HTF: Arcadia is world famed for its huge mechanical spider. What can people expect here?
AP: This is our biggest standalone event ever. It brings together the best of the last 10 years and lays the foundations moving forward. We’ve got the Spider with the full Metamorphosis show as well as the Reactor with three performance shows a day, the collaboration with the Aboriginal Whadjuk Noongar tribe and the six wheel party machine – the Bug. It’s going to be be a massive celebration of the start of summer with music from all over the spectrum, some intensely immersive performances and a few birthday fireballs.
HTF: You are introducing a new indoor area at the event. What can you tell us about the concept of, ‘The Reactor‘?
AP: Exploring what we can do in an enclosed space. With a lot of daylight at the London festival, we wanted to have an arena that was dark and intense from lunchtime – fusing new performance elements with a full spectrum, 360 degree dance floor that’s slamming all day long.
HTF: Can you reveal anything about the production here or is it all a big surprise?
AP: It’s a 360 degree immersive matrix with laser and tech install mapped to the hexagonal geometry of the tent…and a good few surprises!!
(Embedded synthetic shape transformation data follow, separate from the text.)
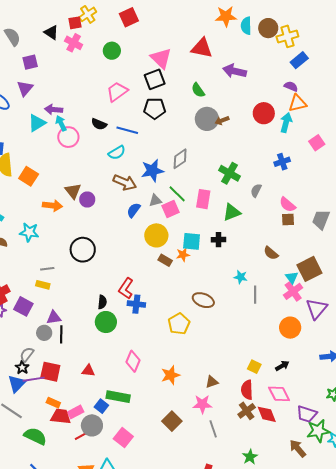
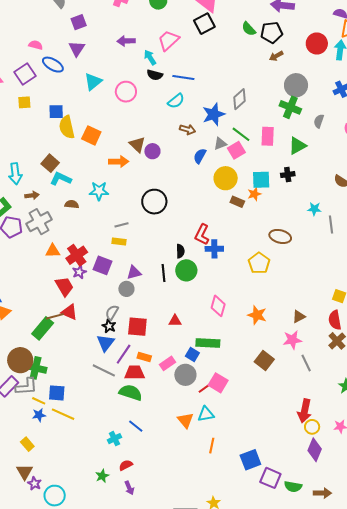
black pentagon: (155, 108) -> (272, 32), moved
purple arrow: (54, 109) -> (126, 41), moved
gray circle: (207, 119) -> (296, 85), moved
cyan arrow: (61, 123) -> (150, 57), moved
brown arrow: (125, 182) -> (188, 130), size x0.7
black line: (61, 334) -> (163, 273), moved
orange star: (170, 375) -> (257, 315), turned -30
purple line: (34, 379) -> (124, 354), moved, turned -40
red trapezoid: (61, 416) -> (135, 373), moved
red line: (81, 436) -> (205, 388), moved

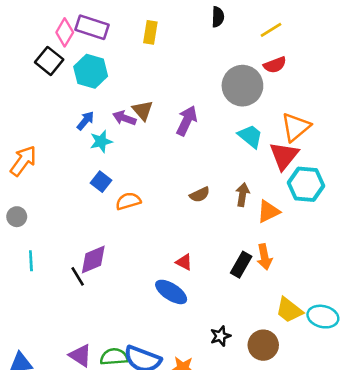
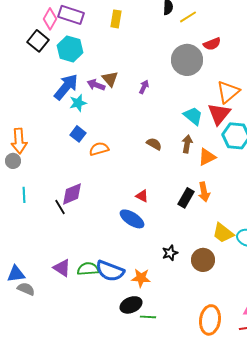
yellow line: (271, 30) -> (188, 17), moved
blue arrow: (85, 121) -> (66, 87), size x1.8
purple arrow: (187, 121) -> (144, 87), size x0.6
cyan trapezoid: (250, 136) -> (193, 116), moved
orange arrow: (23, 161) -> (19, 141), moved, turned 140
brown semicircle: (200, 195) -> (154, 144), turned -126

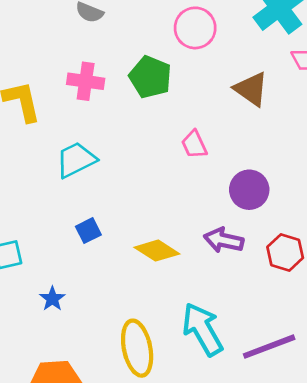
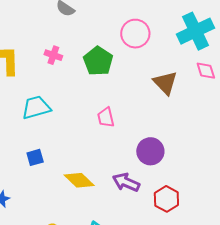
pink cross: (86, 81) -> (53, 55), size x0.7
pink trapezoid: (194, 144) -> (106, 117), moved

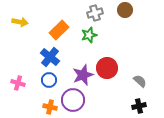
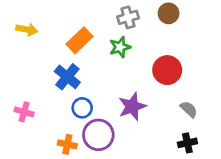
red circle: (107, 68) -> (167, 70), moved
purple star: (83, 75) -> (132, 106), moved
blue circle: (49, 80) -> (82, 108), moved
HTF: We also heard there will be a ‘Bug Stage’, what can you tell us about this?
AP: It’s somewhere between a carnival float and an insect on wheels. It’s a 6 wheel mobile, amphibious stage built from repurposed submarine moulds that open as wings with a fully rigged stage in the thorax – it’s all about the sunshine vibes on the Bug!
HTF: Has anything changed from the Metamorphosis show that we’re all used to, such as the one at Glastonbury?
AP: Context. One thing we realised on our world tour was how different everything feels in a city centre compared to the middle of a field – it’s like everything comes to life in a different way and becomes part of the cityscape.

Source: Promo
HTF: We heard Aboriginals are coming…what’s that all about?
AP: It was probably the most powerful experience we’d had as a crew and it just felt really important that it was part of the 10th anniversary.
The Whadjuk Noongar have a sacred song that’s thousands of years old which asks a dreamtime spider to weave a web of unity around the tribes when they gather from across Australia. They had felt disrespected by the colonial government when they last performed it in public in 1901 and took it back underground after that.
Then we discovered that the land we were doing our Perth show on was actually the ceremonial home of their Spider and when we met them, we all realised the symbolism of two spiders from two different worlds coming together to weave a web of unity together was pure magic. We remixed the ancient song together and when the spider ceremony was performed on the Arcadia spider, the energy on that dancefloor was something else.
It’s amazing how gathering around fire to dance has lasted through the ages and from UK festivals to ancient tribal cultures – that spirit is the same.